С логикой у него в этот момент было туговато.
– Нет. – Она тщательно вычистила банку из-под тунца и облизала нож. – Из Портленда. Причем уже два раза. Два разных роддома. Во дела! Но оба раза здесь родилась и выросла. Как и мои родители. Папа у меня негр, мама белая. Довольно любопытная история. Он в семидесятых был такой воинственный активист: «Власть черным!» и все прочее. А она была хиппи. Он из неблагополучной семьи из черного района, безотцовщина, она – дочь адвоката крупной корпорации из фешенебельного Портленд-Хайтс. Бросила институт, подсела на наркотики – все, как тогда было принято. Познакомились они на каком-то митинге, против чего-то протестовали. Тогда еще митинги не были запрещены. Поженились. Но долго он все это вытерпеть не мог – я имею в виду не только брак, а всю ситуацию. Когда мне было восемь, уехал в Африку. В Гану вроде бы. Он считал, что его предки оттуда, хотя он точно не знал. Вся его семья, сколько себя помнила, жила в Луизиане, и Лелаш – фамилия рабовладельца. По-французски значит «трус». Я в школе выбрала французский, потому что у меня французская фамилия, – хихикнула она. – Словом, взял и смотался. И бедная Ева совсем расклеилась. Ева – это моя мать. Она не хотела, чтобы я называла ее «мама»: долой эти собственнические словечки из буржуазных семей. В общем, я звала ее Евой. Некоторое время мы жили на горе Худ в типа такой коммуне. Боже мой! Холодрыга зимой страшная. Но полиция нас разогнала: мол, вынашиваем антиамериканский заговор. Потом она перебивалась то тут, то там. Иногда делала красивую посуду, если кто-нибудь давал свой гончарный круг и печь. Но чаще она просто была на подхвате в магазинчиках, ресторанах и все такое. В их среде было принято друг другу помогать. И все здорово помогали. Но она крепко сидела на наркотиках и не могла слезть. Год продержится – и снова-здорово. Чуму пережила, но в тридцать восемь кольнулась грязной иглой – и насмерть. И что вы думаете – объявились ее родственники и взяли меня к себе. Хоть раньше меня ни разу не видели! И оплатили мне институт и юридическое образование. Каждый год езжу к ним на Рождество. Я у них такой показательный негр. Но знаете, что самое странное? Я сама не понимаю, какого я цвета. Отец был черный, настоящий такой (белая примесь у него была, но он был негр), мать – белая, а я ни то ни другое. Ведь отец ненавидел мать за то, что она белая. Но и любил тоже. А она, видимо, любила не столько его, сколько его цвет кожи. И какая тогда получаюсь я? Так и не разобралась.
– Коричневая, – мягко сказал он, стоя позади ее стула.
– Дерьмовый цвет.
– Цвет земли.
– А вы из Портленда? Ваша очередь.
– Да.
– Ничего не слышу из-за этого ручья. Черт! Я думала, на природе обычно тихо. Продолжайте!

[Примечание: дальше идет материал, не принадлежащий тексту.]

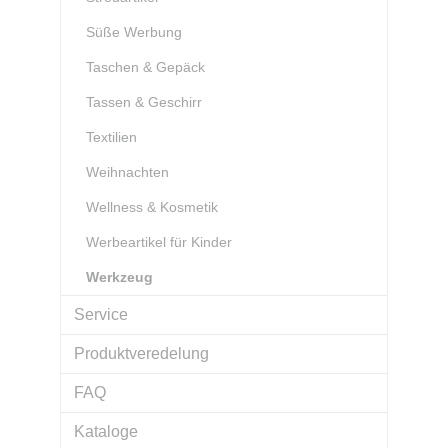
Süße Werbung
Taschen & Gepäck
Tassen & Geschirr
Textilien
Weihnachten
Wellness & Kosmetik
Werbeartikel für Kinder
Werkzeug
Service
Produktveredelung
FAQ
Kataloge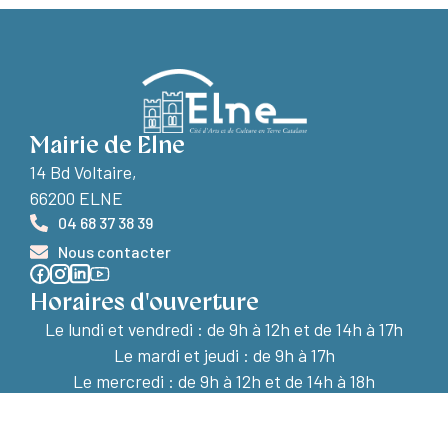
Mairie de Elne
14 Bd Voltaire,
66200 ELNE
04 68 37 38 39
Nous contacter
Horaires d'ouverture
Le lundi et vendredi :
de 9h à 12h et de 14h à 17h
Le mardi et jeudi : de 9h à 17h
Le mercredi : de 9h à 12h et de 14h à 18h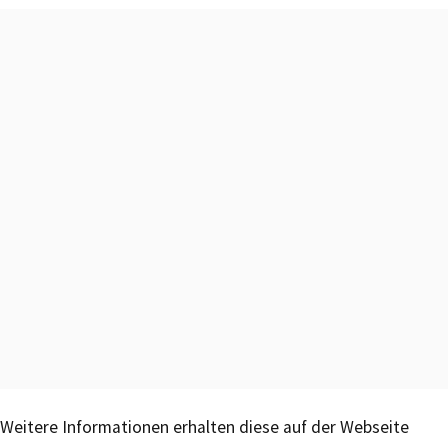
Weitere Informationen erhalten diese auf der Webseite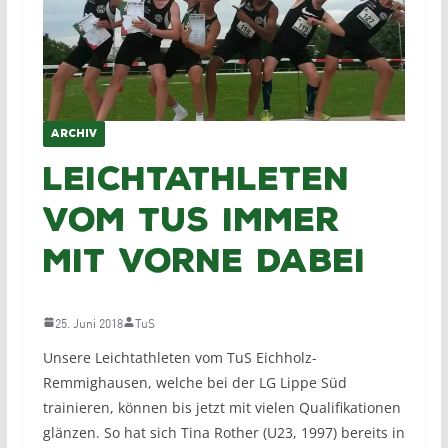
ARCHIV
Leichtathleten
vom TuS immer
mit vorne dabei
25. Juni 2018
TuS
Unsere Leichtathleten vom TuS Eichholz-
Remmighausen, welche bei der LG Lippe Süd
trainieren, können bis jetzt mit vielen Qualifikationen
glänzen. So hat sich Tina Rother (U23, 1997) bereits in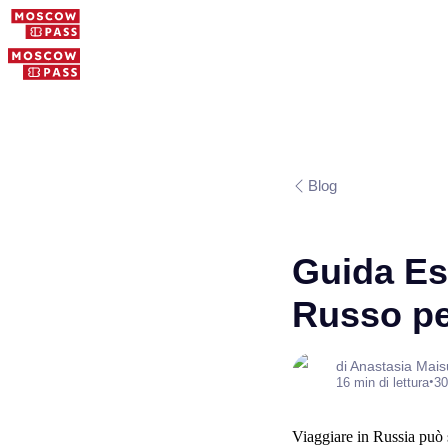
Blog
Guida Ess
Russo pe
di Anastasia Mai
•
16 min di lettura
30
Viaggiare in Russia può 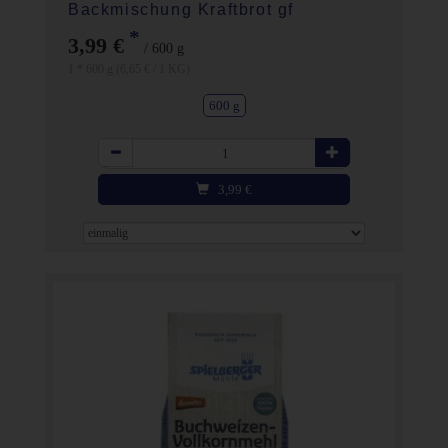
Backmischung Kraftbrot gf
*
3,99 €
/ 600 g
1 * 600 g (6,65 € / 1 KG)
600 g
Anzahl
3,99
€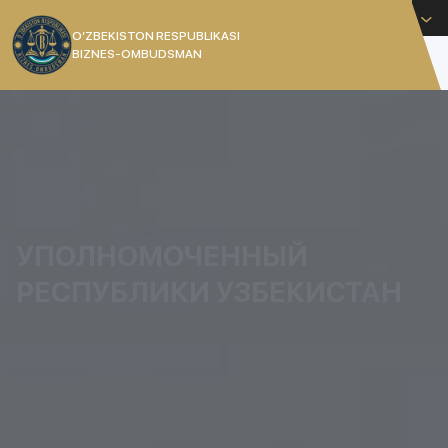
Русский
O’ZBEKISTON RESPUBLIKASI
BIZNES-OMBUDSMAN
[]
УПОЛНОМОЧЕННЫЙ
РЕСПУБЛИКИ УЗБЕКИСТАН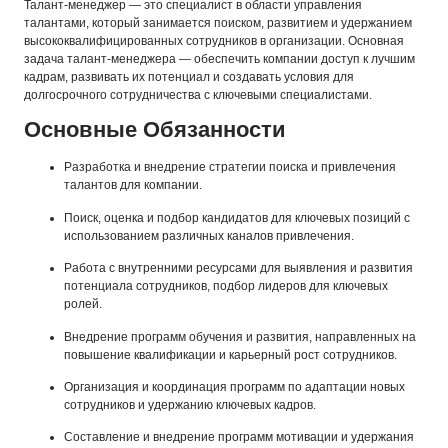
Талант-менеджер — это специалист в области управления
талантами, который занимается поиском, развитием и удержанием
высококвалифицированных сотрудников в организации. Основная
задача талант-менеджера — обеспечить компании доступ к лучшим
кадрам, развивать их потенциал и создавать условия для
долгосрочного сотрудничества с ключевыми специалистами.
Основные Обязанности
Разработка и внедрение стратегии поиска и привлечения
талантов для компании.
Поиск, оценка и подбор кандидатов для ключевых позиций с
использованием различных каналов привлечения.
Работа с внутренними ресурсами для выявления и развития
потенциала сотрудников, подбор лидеров для ключевых
ролей.
Внедрение программ обучения и развития, направленных на
повышение квалификации и карьерный рост сотрудников.
Организация и координация программ по адаптации новых
сотрудников и удержанию ключевых кадров.
Составление и внедрение программ мотивации и удержания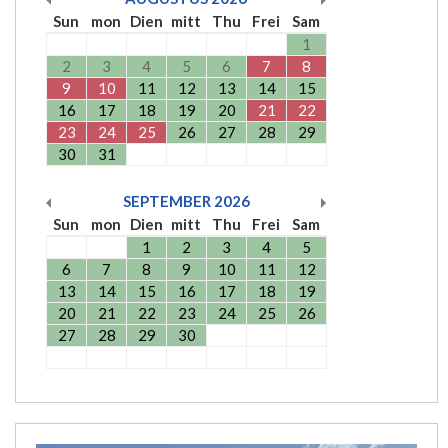
Sun
mon
Dien
mitt
Thu
Frei
Sam
1
2
3
4
5
6
7
8
9
10
11
12
13
14
15
16
17
18
19
20
21
22
23
24
25
26
27
28
29
30
31
SEPTEMBER
2026
Sun
mon
Dien
mitt
Thu
Frei
Sam
1
2
3
4
5
6
7
8
9
10
11
12
13
14
15
16
17
18
19
20
21
22
23
24
25
26
27
28
29
30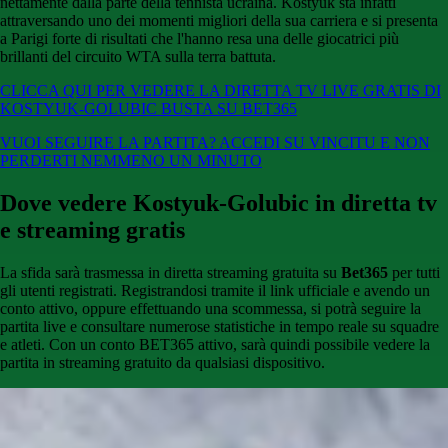
nettamente dalla parte della tennista ucraina. Kostyuk sta infatti
attraversando uno dei momenti migliori della sua carriera e si presenta
a Parigi forte di risultati che l'hanno resa una delle giocatrici più
brillanti del circuito WTA sulla terra battuta.
CLICCA QUI PER VEDERE LA DIRETTA TV LIVE GRATIS DI
KOSTYUK-GOLUBIC BUSTA SU BET365
VUOI SEGUIRE LA PARTITA? ACCEDI SU VINCITU E NON
PERDERTI NEMMENO UN MINUTO
Dove vedere Kostyuk-Golubic in diretta tv
e streaming gratis
La sfida sarà trasmessa in diretta streaming gratuita su
Bet365
per tutti
gli utenti registrati. Registrandosi tramite il link ufficiale e avendo un
conto attivo, oppure effettuando una scommessa, si potrà seguire la
partita live e consultare numerose statistiche in tempo reale su squadre
e atleti. Con un conto BET365 attivo, sarà quindi possibile vedere la
partita in streaming gratuito da qualsiasi dispositivo.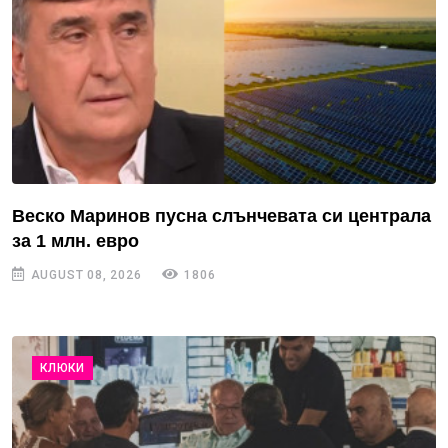
Веско Маринов пусна слънчевата си централа
за 1 млн. евро
AUGUST 08, 2026
1806
КЛЮКИ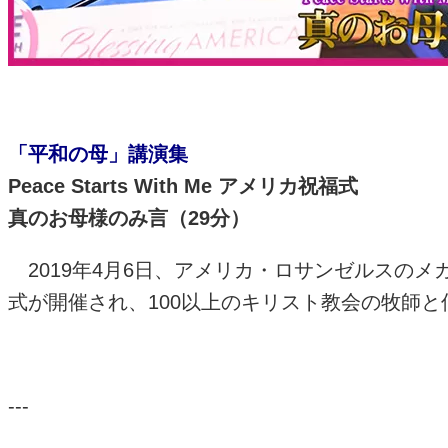
「平和の母」講演集
Peace Starts With Me アメリカ祝福式
真のお母様のみ言（
29
分）
2019年
4
月
6
日、アメリカ・ロサンゼルスのメ
式が開催され、
100
以上のキリスト教会の牧師と
---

– Правда, у меня теперь столько разных детств, – сказал он, – даже не знаю, о каком вам рассказать. В одном родители умерли в первый год Чумы. В другом не было никакой Чумы. Не знаю… Все они были довольно скучные. Рассказывать нечего. Я просто выживал, как мог.
– Ну, это главное.
– Только становится все труднее и труднее. Сперва Чума, теперь пришельцы…
Он придурковато хохотнул, но, когда она обернулась, его лицо было усталым и несчастным.
– Не могу поверить, что вы их просто выдумали во сне. В голове не укладывается. Я их так долго боялась – шесть лет! Но вот об этом подумала и сразу поняла: да, все правильно. Потому что их не было на том, другом временном пути, или как его назвать? Хотя на самом деле они не хуже, чем эта чудовищная перенаселенность. Вспомнить только ту жуткую квартиру, где я жила – с четырьмя другими тетками, в «Комплексе для деловых женщин». Ужас! И эти поездки на мерзком метро, зубы в ужасном состоянии, еда паршивая, и то ее не хватает. Вы знаете, я тогда весила сто один фунт, а теперь – сто двадцать два. С пятницы набрала двадцать один фунт!